Intro to data wrangling and scraping using R
Background
In 2020, I was contacted by my former lecturer when I studied Statistics at Gadjah Mada University, Indonesia. He invited me to participate as an instructor in a workshop at The Tenth International Conference and Workshop on High-Dimensional Data Analysis (ICW-HDDA-X) 2020. I was surprised at that time because we had not communicated for eight years. However, at the same time, I also felt flattered because he still remembered me and felt that I was capable and worthy of being an instructor at the workshop. The material that I decided to convey at that time was as stated in the title of this post. Without further ado, let’s go!
What is data wrangling?
Data wrangling is everything you need to do before doing data analysis. Mostly we have to do these things:
- Spot variables and observations
- Derive new variables and observations
- Reshape the data into the best format
- Joining multiple datasets
- Group-wise summarize
Quoting from an article published by The New York Times, it says “Data scientists, according to interviews and expert estimates, spend from 50% to 80% of their time in this matter, before it can be explored.” Therefore, it would be good if we could carry out this data-wrangling process efficiently and effectively so that we could utilize more of our time to carry out the analysis.
Data wrangling using R
For this material, I use the R programming language with the R Studio GUI. You can download the R programming language here and the R Studio GUI there. The packages that I said for doing data wrangling at that time were `tidyr` and `dplyr` both of which are part of the `tidyverse`.

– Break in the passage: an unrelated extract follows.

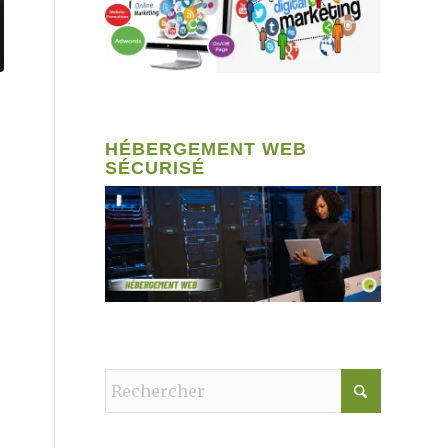
HÉBERGEMENT WEB
SÉCURISÉ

# installing the packages for the first time
.packages(c('tidyr', 'dplyr'))
# load the packages using the library function
library(tidyr)
library(dplyr)
There are also several additional packages that I use, namely `devtools` and `EDAWR`. Specifically for `EDAWR` we can only get it if we use the R Studio GUI.
# installing and loading the `devtools` packages for the first time
install.packages('devtools')
library(devtools)
# installing the EDAWR using install_github from devtools
install_github('rstudio/EDAWR')
library(EDAWR)
Finally, we can use several datasets available in the EDAWR package, such as `storms`, `cases`, `pollution`, and `tb`.
# get the help of each dataset to know about the background
?storms
?cases
?pollution
?tb
Tidying data using `tidyr`
What is “tidy data”? “Tidy data” is data that has the following characteristics:
- Each variable is saved in its own column.
- Each observation is saved in its own row.
- Each type of observation is saved in a single table.
The goal is to make it easier to access the data and preserves the observations.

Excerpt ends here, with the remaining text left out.